In the marketing world, a high bounce rate can signal big problems – could it be that visitors are struggling to find the information they need on the website, or is the marketing campaign failing to bring the correct traffic to the site? Whatever the reason, people are leaving the site quickly, meaning something isn’t performing as well as it should, right?
Not necessarily. What bounce rate fails to tell marketers is what those people were doing on the website and what actually caused them to leave. With this in mind, we take a look at how marketers can gain a more accurate picture of how well their website and marketing strategies are performing, and whether their bounce rate is a sign of trouble or not.
Seeking the full picture
As bounce rate measures the number of people who leave a site after visiting just one page, it is generally assumed that the website isn’t performing very well, causing visitors to click off straight away without engaging with its content.
However, bounce rate doesn’t really tell marketers much about what is happening on the website, or how effective the marketing campaign is at driving traffic to the website and generating conversions. The real story could actually be that a user landed on the website, found the information they needed straight away and then left the site to pick up the phone and call the business directly.
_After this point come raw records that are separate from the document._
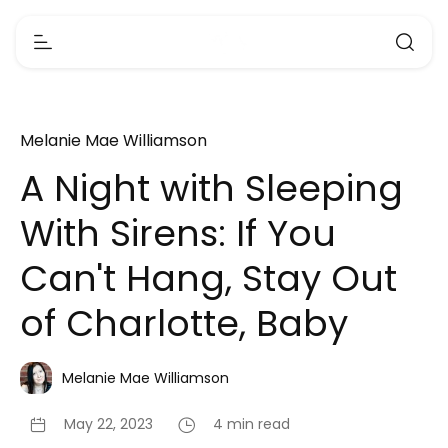
Melanie Mae Williamson
A Night with Sleeping
With Sirens: If You
Can't Hang, Stay Out
of Charlotte, Baby
Melanie Mae Williamson
May 22, 2023
4 min read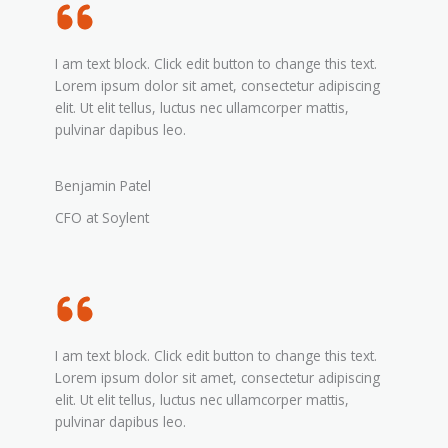
I am text block. Click edit button to change this text.
Lorem ipsum dolor sit amet, consectetur adipiscing
elit. Ut elit tellus, luctus nec ullamcorper mattis,
pulvinar dapibus leo.
Benjamin Patel
CFO at Soylent
I am text block. Click edit button to change this text.
Lorem ipsum dolor sit amet, consectetur adipiscing
elit. Ut elit tellus, luctus nec ullamcorper mattis,
pulvinar dapibus leo.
But bounce rate doesn’t give marketers any of this information, just that the person left the site quickly.
Alternatively, the user may have spent 29 minutes browsing one page, perhaps watching a video or reading some marketing literature, and then decided to fill in an enquiry form. But as the visitor didn’t move to a second page within 30 minutes of arriving on the site, Google will class this as a bounce. When in fact, this user was interacting with the content and didn’t just leave straight away, as would probably be assumed.
Tracking activity
Bounce rate doesn’t really provide much insight into whether the marketing campaign is working as well as it should. Although marketers can set up goals in Google Analytics to measure form fills, this doesn’t show every user interaction and will not fully explain the bounce rate statistic. In order to determine whether a marketing campaign is successful and bringing valuable leads to the site, marketers need to be analysing the full journey of each individual visitor.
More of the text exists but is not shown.